:: GIVEN RECORDS ::

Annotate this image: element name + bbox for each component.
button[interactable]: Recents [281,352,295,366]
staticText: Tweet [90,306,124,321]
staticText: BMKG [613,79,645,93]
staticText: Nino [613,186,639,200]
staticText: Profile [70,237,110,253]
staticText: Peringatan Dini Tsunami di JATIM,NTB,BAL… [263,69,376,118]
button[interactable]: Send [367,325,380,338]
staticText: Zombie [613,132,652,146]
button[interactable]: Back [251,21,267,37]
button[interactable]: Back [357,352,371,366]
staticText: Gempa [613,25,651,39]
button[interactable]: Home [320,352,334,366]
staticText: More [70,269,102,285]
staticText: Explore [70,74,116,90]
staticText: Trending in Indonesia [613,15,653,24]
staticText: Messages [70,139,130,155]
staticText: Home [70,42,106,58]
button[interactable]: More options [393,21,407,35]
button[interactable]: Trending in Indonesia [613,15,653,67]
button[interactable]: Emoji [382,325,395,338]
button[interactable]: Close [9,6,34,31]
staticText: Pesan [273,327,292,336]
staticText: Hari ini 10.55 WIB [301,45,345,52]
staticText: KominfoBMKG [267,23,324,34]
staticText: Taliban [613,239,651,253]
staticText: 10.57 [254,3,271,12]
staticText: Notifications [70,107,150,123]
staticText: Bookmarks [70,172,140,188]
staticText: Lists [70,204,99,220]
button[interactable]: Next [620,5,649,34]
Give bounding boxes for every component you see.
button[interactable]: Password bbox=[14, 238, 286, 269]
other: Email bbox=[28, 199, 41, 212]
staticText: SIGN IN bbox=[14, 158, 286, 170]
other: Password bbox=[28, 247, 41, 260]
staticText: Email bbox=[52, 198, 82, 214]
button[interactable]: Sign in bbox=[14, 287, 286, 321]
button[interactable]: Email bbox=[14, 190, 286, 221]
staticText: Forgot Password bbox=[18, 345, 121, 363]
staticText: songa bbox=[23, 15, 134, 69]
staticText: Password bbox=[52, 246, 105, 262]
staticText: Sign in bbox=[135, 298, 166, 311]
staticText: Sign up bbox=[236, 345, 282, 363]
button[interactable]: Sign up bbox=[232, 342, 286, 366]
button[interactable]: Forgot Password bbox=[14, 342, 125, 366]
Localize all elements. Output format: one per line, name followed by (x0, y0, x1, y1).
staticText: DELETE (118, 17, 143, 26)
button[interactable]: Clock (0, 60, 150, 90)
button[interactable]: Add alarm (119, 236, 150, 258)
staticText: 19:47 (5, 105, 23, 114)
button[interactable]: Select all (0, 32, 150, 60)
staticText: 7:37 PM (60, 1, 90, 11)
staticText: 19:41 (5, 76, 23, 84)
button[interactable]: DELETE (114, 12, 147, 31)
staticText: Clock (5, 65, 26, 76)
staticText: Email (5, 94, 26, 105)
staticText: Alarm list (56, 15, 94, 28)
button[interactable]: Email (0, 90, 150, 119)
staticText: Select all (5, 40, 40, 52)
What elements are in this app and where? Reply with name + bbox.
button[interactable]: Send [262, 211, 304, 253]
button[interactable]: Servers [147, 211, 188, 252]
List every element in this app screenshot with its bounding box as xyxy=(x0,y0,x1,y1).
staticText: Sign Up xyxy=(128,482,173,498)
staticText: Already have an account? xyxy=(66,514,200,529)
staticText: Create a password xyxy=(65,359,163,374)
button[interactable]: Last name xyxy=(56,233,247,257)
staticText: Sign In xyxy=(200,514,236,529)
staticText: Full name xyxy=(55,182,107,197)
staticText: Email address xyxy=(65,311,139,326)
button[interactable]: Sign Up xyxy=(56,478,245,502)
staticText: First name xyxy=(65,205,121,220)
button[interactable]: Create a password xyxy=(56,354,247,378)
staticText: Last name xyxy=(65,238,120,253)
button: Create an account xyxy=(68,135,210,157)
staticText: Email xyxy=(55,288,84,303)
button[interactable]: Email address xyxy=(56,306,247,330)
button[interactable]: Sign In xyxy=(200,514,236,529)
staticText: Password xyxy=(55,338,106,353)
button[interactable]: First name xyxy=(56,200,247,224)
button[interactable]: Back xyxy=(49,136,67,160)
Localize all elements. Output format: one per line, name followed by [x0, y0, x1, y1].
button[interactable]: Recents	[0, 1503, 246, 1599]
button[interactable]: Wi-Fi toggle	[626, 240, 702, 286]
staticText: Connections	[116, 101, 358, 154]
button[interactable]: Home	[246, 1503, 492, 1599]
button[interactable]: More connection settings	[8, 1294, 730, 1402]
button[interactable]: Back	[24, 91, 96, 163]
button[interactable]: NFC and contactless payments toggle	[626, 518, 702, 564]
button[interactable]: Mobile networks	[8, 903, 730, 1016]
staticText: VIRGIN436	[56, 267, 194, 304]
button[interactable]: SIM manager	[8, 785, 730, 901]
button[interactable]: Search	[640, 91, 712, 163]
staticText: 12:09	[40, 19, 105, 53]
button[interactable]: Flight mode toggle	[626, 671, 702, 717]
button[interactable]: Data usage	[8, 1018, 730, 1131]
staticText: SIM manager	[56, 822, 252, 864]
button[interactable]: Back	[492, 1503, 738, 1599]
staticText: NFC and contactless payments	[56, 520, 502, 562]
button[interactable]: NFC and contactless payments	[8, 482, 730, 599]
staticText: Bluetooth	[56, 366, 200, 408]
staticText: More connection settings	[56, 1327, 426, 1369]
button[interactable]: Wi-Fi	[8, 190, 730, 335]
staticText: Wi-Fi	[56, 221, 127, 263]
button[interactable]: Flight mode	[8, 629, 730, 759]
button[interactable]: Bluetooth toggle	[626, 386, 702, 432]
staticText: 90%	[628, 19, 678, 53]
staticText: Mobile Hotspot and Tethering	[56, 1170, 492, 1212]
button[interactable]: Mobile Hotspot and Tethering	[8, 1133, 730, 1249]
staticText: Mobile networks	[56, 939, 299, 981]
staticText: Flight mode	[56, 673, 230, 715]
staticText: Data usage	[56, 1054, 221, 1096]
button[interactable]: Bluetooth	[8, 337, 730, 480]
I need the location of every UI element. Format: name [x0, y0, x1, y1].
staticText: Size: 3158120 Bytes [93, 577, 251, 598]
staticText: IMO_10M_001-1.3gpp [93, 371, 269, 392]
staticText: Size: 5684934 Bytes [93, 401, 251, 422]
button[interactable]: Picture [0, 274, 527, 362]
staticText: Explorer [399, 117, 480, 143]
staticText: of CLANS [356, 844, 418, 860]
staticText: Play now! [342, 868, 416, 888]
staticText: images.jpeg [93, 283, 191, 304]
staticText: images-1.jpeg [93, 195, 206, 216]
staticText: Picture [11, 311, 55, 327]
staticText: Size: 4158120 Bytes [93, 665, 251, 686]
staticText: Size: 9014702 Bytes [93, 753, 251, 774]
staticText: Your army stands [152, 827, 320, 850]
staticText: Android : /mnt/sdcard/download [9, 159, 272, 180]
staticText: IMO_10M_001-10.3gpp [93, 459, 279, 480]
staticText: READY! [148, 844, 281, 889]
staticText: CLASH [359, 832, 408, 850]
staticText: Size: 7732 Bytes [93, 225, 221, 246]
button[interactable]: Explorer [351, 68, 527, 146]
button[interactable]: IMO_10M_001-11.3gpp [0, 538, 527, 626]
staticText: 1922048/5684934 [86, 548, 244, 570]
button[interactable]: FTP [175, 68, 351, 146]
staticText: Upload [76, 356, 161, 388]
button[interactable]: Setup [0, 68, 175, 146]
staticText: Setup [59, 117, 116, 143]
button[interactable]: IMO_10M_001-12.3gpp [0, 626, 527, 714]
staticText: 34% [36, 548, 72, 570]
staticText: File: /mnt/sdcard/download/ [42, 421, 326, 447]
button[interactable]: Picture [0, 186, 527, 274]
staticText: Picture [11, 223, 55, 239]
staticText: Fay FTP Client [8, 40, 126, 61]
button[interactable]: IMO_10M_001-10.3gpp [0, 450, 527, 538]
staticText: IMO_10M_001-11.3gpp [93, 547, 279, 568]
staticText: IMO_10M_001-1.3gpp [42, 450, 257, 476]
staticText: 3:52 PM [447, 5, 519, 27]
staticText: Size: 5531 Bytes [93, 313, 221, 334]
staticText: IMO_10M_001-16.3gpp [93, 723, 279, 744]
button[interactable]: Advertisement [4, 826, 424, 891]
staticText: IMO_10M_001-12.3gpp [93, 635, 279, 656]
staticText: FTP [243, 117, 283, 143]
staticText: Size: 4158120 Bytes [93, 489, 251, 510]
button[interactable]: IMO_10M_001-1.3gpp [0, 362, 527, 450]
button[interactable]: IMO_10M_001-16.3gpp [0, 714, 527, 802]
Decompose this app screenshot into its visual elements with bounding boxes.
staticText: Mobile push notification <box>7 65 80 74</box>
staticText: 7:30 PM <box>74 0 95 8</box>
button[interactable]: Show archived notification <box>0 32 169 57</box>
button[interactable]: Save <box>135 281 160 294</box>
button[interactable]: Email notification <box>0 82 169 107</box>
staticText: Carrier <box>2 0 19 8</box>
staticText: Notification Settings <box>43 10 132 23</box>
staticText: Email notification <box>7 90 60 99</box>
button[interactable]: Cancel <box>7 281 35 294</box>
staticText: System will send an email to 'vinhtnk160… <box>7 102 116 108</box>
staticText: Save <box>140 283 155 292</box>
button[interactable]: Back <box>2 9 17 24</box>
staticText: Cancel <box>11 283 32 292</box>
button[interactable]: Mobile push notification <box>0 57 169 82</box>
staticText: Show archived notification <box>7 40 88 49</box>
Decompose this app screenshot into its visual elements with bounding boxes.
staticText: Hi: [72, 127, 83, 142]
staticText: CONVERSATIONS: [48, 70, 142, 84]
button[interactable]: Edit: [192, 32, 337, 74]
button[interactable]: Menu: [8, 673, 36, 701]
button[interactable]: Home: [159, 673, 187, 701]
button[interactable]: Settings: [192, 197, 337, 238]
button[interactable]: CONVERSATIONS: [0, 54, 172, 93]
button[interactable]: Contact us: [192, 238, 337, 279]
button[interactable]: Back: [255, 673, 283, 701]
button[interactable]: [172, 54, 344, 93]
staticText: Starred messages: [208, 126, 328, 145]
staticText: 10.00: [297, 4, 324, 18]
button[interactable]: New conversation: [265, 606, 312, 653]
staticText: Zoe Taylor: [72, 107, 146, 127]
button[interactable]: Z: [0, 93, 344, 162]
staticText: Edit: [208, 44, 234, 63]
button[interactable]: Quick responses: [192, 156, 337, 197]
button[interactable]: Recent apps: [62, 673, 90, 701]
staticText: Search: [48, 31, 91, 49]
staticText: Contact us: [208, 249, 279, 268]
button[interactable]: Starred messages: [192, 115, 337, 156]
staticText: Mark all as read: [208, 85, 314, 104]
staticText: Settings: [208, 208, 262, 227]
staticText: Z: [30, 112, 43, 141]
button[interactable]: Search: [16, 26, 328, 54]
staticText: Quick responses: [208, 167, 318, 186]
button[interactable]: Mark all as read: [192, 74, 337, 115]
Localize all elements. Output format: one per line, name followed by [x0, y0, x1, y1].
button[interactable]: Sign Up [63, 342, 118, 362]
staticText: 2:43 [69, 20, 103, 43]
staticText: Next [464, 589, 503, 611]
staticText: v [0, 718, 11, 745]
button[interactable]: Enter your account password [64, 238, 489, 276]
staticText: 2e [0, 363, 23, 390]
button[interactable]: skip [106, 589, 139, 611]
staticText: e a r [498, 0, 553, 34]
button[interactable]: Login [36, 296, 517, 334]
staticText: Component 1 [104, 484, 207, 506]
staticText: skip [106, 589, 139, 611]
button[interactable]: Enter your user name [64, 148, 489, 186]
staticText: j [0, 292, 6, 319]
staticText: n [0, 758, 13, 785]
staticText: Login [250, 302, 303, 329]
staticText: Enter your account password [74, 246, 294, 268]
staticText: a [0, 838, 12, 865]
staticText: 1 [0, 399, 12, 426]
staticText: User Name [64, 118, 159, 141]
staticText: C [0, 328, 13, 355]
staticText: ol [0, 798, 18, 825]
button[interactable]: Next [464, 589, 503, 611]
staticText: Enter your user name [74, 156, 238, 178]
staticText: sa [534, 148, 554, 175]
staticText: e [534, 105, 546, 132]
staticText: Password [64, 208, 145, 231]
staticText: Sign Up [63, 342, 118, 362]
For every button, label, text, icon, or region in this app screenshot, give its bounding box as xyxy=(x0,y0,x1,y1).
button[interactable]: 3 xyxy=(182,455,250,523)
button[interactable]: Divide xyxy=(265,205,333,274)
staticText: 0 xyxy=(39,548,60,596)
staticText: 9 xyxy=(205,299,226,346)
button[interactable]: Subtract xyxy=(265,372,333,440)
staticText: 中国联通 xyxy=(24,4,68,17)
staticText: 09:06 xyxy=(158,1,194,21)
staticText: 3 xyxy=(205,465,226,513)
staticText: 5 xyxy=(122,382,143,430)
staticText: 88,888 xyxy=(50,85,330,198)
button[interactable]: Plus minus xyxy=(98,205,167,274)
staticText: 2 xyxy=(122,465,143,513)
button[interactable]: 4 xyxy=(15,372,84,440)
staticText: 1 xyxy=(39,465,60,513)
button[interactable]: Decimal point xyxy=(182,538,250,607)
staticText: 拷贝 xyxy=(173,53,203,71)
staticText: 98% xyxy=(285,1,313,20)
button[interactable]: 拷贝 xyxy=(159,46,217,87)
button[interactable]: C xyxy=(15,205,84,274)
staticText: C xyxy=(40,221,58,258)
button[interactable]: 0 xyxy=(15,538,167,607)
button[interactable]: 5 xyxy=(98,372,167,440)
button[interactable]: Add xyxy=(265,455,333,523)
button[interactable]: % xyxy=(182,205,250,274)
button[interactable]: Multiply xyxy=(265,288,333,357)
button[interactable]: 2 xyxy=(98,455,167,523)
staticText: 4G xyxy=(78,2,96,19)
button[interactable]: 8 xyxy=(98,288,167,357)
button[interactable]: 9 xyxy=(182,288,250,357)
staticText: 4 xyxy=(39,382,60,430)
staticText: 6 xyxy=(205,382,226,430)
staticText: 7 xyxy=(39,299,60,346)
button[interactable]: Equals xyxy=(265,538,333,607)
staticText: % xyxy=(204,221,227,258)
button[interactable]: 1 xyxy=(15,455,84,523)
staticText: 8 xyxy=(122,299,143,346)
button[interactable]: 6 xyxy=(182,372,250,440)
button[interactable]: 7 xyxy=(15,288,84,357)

:: EXERCISE REQUIREMENTS ::
Across the listing above, count every line containing the string "Tethering" and give the result with no comment.

:: WRITTEN SOLUTION ::
2